* _Material provided_
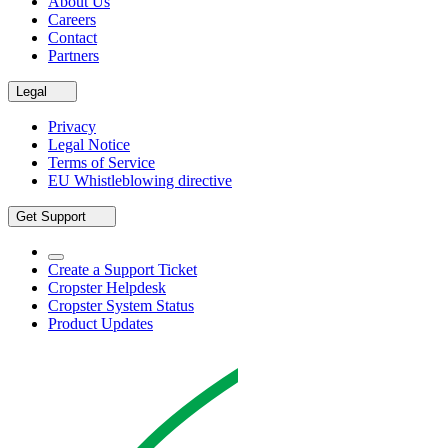
About Us
Careers
Contact
Partners
Legal
Privacy
Legal Notice
Terms of Service
EU Whistleblowing directive
Get Support
Create a Support Ticket
Cropster Helpdesk
Cropster System Status
Product Updates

* _Instructions for the task_
In the entries above, count each line holding the word "Support" and give that count alone.

* _Solution to this task_
2